Locations of oral mucosal lesions in 50 patients
| Location | Lichenoid lesions (n = 17) | Homogeneous leukoplakia (n = 11) | Nonleukoplakia/ carcinoma (n = 22) |
|---|---|---|---|
| Cheek | 10 | 5 | 9 |
| Tongue | 5 | 3 | 3 |
| Gingiva | 0 | 2 | 3 |
| Floor of mouth | 0 | 1 | 4 |
| Lips | 2 | 0 | 2 |
| Soft palate | 0 | 0 | 1 |
Direct oral microscopy
Thirty-nine of the patients (78%) showed changes in the vascular picture on microscopy. Twenty of these had punctation vessels (Figure 1A), 7 had mosaic vessels (Figure 1B), and 12 had atypical vessels (Figure 1C). The other lesions showed a normal capillary network. In all patients, the surface pattern, color tone, opacity, and clarity of demarcation were more easily seen with microscopy than when they were compared on routine clinical examination.

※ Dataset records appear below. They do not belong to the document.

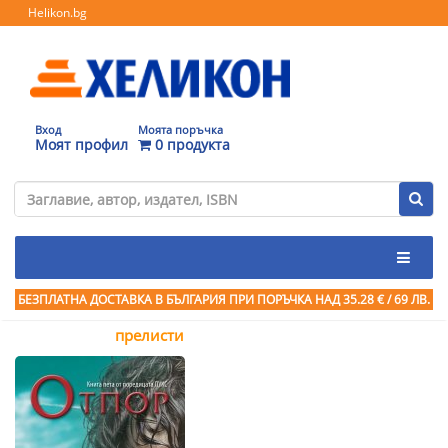
Helikon.bg
Вход
Моята поръчка
Моят профил
0 продукта
БЕЗПЛАТНА ДОСТАВКА В БЪЛГАРИЯ ПРИ ПОРЪЧКА
НАД 35.28 € / 69 ЛВ.
прелисти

Histopathologic diagnosis and its relation to clinical and direct oral microscopic diagnoses and selection of biopsy sites
In all 17 patients with a clinical diagnosis of lichenoid lesions the diagnosis was verified by histologic examination. In 12 patients, the histologic changes showed more severe dysplasia or less differentiation in the biopsy specimens obtained by direct oral microscopy (Figures 6–9), whereas this was true in only 3 samples obtained after the routine clinical examination. Two patients had no histologic differences between the samples.
Figure 6.
Photomicrograph depicting mild dysplasia in a lesion. Specimen taken after direct clinical examination (H&E, magnification ×10).
Figure 9.
Photomicrograph depicting carcinoma in situ in a lesion. Specimen taken after stereo-optical examination (H&E, magnification ×10).
None of the 11 patients with a clinical diagnosis of homogeneous leukoplakia showed histologic signs of epithelial dysplasia. Moreover, none showed histologic differences between the biopsy specimens obtained by direct oral microscopy and those from clinical examination.
All 22 patients with a suspected malignancy on the clinical examination had a histologic diagnosis of epithelial dysplasia (11 patients), carcinoma in situ (4 patients), or squamous cell carcinoma (7 patients). Fourteen patients had more extensive cytologic and structural abnormalities in the biopsy specimens obtained by direct oral microscopy, but 3 patients had more extensive changes in the specimen obtained after routine clinical examination. Five patients had no histologic differences between the specimens.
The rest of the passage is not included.